# Action item:
Filter these entries so that only lines with the word "years" remain.

# Transcribed page contents:

──────────────────────────────

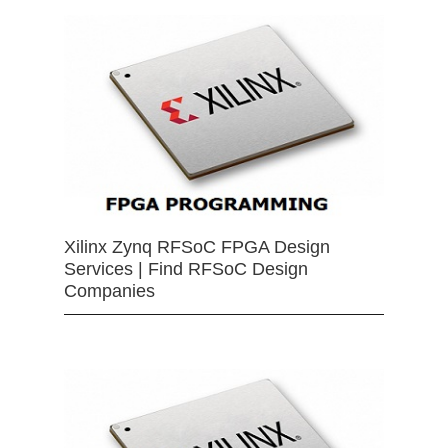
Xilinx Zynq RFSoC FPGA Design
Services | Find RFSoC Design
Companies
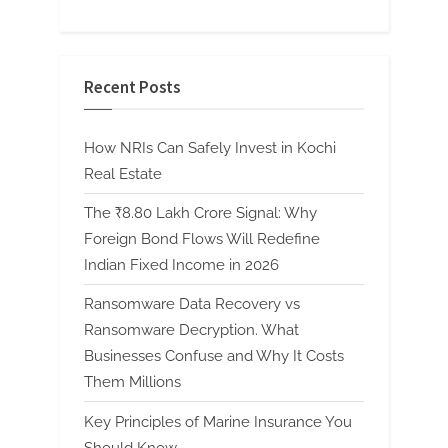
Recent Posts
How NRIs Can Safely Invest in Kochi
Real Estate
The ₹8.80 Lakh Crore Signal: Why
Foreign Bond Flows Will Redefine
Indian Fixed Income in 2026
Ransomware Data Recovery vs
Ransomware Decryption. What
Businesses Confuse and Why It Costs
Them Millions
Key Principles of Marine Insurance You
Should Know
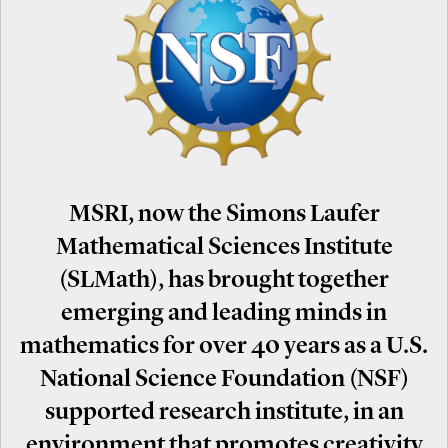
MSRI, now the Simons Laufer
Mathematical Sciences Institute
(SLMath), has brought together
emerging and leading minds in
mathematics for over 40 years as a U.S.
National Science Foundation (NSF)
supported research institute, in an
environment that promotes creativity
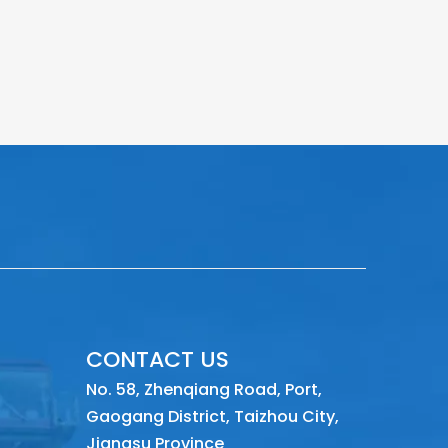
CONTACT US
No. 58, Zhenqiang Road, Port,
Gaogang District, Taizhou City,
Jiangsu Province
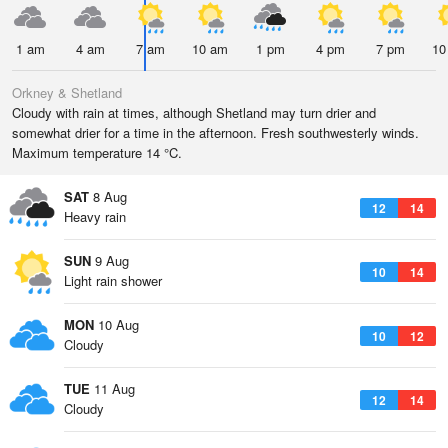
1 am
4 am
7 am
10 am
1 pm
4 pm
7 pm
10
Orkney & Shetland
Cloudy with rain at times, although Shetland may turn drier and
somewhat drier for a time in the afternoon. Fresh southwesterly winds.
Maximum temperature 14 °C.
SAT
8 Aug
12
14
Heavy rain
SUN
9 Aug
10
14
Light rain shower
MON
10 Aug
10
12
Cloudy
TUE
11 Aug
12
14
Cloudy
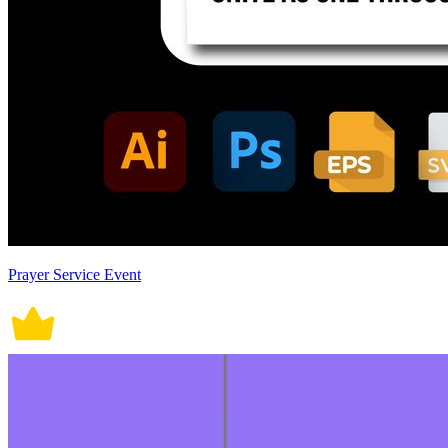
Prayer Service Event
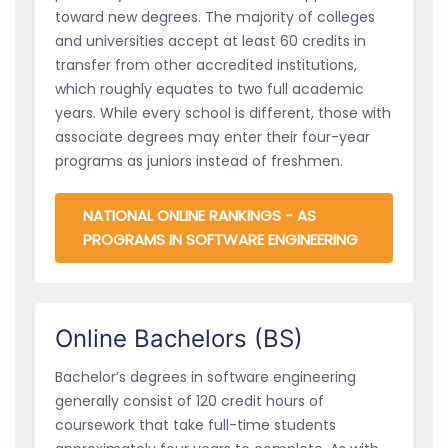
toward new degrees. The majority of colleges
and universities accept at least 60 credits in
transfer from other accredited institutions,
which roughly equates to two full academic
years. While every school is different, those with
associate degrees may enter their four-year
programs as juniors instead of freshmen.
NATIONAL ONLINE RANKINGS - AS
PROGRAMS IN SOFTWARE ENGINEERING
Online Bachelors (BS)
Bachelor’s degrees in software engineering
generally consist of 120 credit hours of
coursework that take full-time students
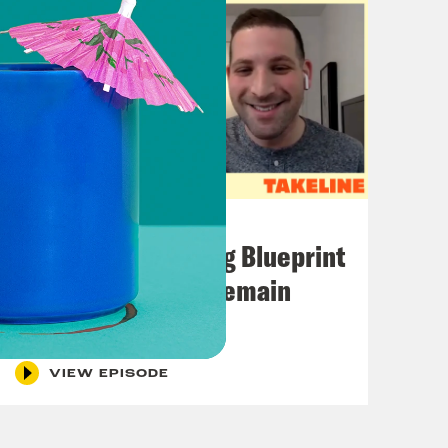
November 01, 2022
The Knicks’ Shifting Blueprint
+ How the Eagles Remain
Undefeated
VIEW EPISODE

──────────────────────────────

# Task solution:
mathematics for over 40 years as a U.S.
years. While every school is different, those with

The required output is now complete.